Every line from the one that contains "Find the location" to the end of the records must be restated word for word. No other line belongs in the answer.

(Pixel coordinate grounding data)
----------

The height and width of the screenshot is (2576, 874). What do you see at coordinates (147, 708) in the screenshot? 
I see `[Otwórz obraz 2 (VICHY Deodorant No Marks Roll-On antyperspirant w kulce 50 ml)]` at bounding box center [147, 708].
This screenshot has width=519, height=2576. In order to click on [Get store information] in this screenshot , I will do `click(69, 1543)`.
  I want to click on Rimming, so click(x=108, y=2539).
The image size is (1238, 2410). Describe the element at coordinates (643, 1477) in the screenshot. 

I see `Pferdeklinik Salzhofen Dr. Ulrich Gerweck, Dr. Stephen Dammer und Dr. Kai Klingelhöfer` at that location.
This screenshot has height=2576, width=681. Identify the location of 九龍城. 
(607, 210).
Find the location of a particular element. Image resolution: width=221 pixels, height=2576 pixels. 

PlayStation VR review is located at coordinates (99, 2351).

----------

=== RESULT BELOW ===
Find the location of a particular element. Image resolution: width=221 pixels, height=2576 pixels. 

PlayStation VR review is located at coordinates (99, 2351).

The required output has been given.